──────── Material for this task

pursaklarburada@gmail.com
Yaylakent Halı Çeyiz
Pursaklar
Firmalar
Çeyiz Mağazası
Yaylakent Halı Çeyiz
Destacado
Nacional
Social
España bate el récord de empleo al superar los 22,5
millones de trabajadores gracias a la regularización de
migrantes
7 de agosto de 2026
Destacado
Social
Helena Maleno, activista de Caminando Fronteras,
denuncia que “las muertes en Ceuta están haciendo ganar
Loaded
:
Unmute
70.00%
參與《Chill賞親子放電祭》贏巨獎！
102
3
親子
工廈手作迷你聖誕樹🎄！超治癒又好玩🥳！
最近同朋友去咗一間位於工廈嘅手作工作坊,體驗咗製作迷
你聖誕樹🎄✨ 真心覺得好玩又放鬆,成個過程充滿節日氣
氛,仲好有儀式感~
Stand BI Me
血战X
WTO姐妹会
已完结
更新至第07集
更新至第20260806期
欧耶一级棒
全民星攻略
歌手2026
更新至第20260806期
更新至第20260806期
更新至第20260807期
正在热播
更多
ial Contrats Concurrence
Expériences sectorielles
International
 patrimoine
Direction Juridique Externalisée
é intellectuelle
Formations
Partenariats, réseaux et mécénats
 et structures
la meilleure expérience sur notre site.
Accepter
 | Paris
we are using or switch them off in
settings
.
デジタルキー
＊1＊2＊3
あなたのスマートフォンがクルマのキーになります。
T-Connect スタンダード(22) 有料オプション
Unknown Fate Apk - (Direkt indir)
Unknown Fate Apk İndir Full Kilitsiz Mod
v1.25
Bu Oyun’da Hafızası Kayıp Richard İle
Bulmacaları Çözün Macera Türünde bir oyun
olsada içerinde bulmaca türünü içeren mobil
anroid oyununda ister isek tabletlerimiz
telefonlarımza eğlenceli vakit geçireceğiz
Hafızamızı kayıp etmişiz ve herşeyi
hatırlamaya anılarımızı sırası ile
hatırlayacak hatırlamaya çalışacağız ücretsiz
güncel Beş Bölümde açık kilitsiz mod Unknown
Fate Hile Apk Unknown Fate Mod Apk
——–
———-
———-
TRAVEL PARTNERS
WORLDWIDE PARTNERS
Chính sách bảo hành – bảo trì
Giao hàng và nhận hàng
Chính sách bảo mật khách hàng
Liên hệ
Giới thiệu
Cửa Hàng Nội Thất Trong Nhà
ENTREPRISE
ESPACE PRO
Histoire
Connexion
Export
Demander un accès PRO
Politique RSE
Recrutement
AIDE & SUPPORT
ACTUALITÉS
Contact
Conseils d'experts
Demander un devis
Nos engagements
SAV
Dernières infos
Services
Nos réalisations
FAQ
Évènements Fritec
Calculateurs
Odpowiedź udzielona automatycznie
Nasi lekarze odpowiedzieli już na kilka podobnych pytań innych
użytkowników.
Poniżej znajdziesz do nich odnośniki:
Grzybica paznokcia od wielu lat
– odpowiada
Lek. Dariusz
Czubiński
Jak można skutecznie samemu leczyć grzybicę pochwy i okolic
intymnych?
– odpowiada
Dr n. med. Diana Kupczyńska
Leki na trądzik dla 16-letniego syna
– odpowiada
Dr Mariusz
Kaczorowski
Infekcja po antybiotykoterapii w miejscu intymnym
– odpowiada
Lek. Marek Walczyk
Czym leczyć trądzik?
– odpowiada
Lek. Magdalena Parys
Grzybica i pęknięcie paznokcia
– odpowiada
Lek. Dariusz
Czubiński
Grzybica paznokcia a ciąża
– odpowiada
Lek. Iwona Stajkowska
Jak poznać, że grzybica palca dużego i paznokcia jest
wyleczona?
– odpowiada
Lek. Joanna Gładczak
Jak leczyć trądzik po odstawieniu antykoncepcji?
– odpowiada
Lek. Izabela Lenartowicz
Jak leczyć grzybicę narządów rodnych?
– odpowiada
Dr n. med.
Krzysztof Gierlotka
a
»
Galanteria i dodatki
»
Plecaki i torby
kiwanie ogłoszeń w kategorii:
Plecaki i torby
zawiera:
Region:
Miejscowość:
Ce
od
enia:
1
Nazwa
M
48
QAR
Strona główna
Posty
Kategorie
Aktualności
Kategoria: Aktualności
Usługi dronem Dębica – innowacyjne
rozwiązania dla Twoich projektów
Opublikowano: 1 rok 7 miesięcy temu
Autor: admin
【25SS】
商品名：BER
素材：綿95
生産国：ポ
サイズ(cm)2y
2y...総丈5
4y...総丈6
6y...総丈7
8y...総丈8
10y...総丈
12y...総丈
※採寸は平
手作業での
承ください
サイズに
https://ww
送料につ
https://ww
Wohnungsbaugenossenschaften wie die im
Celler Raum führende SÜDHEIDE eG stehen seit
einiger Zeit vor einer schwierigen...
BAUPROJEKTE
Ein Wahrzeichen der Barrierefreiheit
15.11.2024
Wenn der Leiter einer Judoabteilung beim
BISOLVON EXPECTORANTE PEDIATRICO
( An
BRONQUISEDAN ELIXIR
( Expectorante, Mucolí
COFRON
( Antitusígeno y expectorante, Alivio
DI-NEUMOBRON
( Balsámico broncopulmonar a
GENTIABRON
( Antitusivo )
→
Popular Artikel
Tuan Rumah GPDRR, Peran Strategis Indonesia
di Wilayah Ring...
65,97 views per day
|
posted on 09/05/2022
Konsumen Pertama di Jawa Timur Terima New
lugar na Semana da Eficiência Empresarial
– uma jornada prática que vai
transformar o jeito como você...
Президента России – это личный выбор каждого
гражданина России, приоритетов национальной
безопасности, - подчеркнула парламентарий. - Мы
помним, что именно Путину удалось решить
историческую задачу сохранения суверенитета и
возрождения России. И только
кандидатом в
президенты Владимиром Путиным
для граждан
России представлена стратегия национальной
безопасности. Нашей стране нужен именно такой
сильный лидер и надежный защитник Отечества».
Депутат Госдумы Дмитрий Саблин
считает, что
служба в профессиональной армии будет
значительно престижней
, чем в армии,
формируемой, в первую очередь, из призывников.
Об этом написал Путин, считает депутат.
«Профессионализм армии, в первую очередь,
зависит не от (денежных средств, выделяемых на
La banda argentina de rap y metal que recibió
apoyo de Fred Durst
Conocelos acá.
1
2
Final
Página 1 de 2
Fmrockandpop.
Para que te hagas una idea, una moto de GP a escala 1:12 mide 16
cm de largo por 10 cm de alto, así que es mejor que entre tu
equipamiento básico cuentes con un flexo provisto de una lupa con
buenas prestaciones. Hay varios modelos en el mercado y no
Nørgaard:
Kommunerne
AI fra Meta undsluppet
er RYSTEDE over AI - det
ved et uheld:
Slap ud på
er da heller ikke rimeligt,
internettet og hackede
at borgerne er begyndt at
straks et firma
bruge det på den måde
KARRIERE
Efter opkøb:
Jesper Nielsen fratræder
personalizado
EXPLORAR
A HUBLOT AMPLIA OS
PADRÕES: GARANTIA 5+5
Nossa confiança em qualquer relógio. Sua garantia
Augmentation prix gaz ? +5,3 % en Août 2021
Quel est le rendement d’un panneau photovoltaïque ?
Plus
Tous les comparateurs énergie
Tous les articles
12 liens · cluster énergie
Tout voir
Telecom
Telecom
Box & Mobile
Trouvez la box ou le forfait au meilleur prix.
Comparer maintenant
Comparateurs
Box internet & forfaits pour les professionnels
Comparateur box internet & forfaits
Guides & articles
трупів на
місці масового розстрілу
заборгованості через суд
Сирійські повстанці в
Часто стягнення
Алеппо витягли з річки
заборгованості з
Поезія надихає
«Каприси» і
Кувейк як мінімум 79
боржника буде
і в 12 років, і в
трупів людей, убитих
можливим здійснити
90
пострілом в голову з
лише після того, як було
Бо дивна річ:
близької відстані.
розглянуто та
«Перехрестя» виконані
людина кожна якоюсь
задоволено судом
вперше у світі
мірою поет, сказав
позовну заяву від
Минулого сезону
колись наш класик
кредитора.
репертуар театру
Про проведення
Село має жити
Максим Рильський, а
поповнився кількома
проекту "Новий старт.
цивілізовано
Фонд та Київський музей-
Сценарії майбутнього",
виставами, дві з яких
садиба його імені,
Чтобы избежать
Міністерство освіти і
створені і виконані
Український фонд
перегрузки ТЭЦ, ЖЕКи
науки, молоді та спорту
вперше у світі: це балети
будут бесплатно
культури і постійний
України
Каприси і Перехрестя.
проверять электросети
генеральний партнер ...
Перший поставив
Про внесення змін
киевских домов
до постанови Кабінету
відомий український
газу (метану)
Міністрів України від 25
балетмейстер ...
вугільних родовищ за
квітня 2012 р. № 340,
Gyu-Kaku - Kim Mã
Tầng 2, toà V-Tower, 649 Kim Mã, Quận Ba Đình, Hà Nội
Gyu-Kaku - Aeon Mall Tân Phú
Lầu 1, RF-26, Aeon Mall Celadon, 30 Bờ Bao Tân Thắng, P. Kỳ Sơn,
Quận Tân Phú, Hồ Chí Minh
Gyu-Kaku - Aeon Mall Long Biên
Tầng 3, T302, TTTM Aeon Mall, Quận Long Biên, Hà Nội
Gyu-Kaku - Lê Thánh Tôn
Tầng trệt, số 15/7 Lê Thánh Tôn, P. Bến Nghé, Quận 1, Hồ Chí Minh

────────────────

• Exercise goal
Please give back, exactly as it stands above, the stretch from the line with "Stand BI Me" through the line with "Cửa Hàng Nội Thất Trong Nhà", and no line outside it.

• Output of the exercise
Stand BI Me
血战X
WTO姐妹会
已完结
更新至第07集
更新至第20260806期
欧耶一级棒
全民星攻略
歌手2026
更新至第20260806期
更新至第20260806期
更新至第20260807期
正在热播
更多
ial Contrats Concurrence
Expériences sectorielles
International
 patrimoine
Direction Juridique Externalisée
é intellectuelle
Formations
Partenariats, réseaux et mécénats
 et structures
la meilleure expérience sur notre site.
Accepter
 | Paris
we are using or switch them off in
settings
.
デジタルキー
＊1＊2＊3
あなたのスマートフォンがクルマのキーになります。
T-Connect スタンダード(22) 有料オプション
Unknown Fate Apk - (Direkt indir)
Unknown Fate Apk İndir Full Kilitsiz Mod
v1.25
Bu Oyun’da Hafızası Kayıp Richard İle
Bulmacaları Çözün Macera Türünde bir oyun
olsada içerinde bulmaca türünü içeren mobil
anroid oyununda ister isek tabletlerimiz
telefonlarımza eğlenceli vakit geçireceğiz
Hafızamızı kayıp etmişiz ve herşeyi
hatırlamaya anılarımızı sırası ile
hatırlayacak hatırlamaya çalışacağız ücretsiz
güncel Beş Bölümde açık kilitsiz mod Unknown
Fate Hile Apk Unknown Fate Mod Apk
——–
———-
———-
TRAVEL PARTNERS
WORLDWIDE PARTNERS
Chính sách bảo hành – bảo trì
Giao hàng và nhận hàng
Chính sách bảo mật khách hàng
Liên hệ
Giới thiệu
Cửa Hàng Nội Thất Trong Nhà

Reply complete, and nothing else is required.